**Work item**: In the data below, find every line with the word "Филадельфия" and copy it.

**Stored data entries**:
◆ ◆ ◆

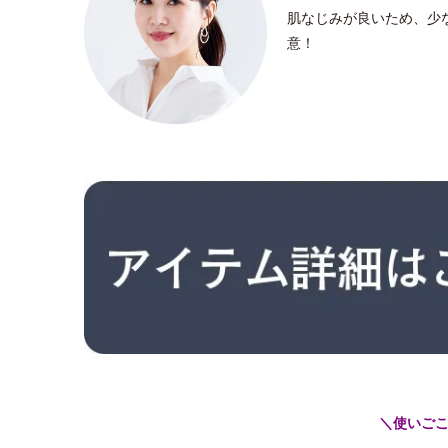
肌なじみが良いため、少
意！
＼使いご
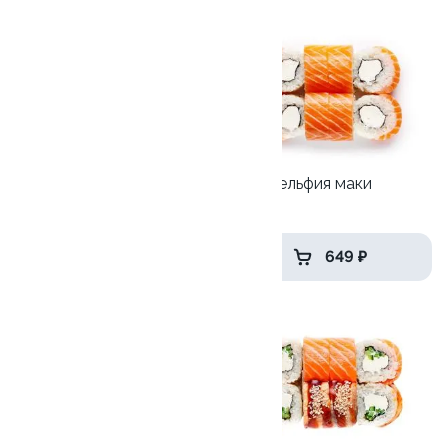
10
10
Мини-Филадельфия
Филадельфия маки
240 гр
245 гр
559 ₽
649 ₽
7.9
10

◆ ◆ ◆

**Solution to this task**:
Мини-Филадельфия
Филадельфия маки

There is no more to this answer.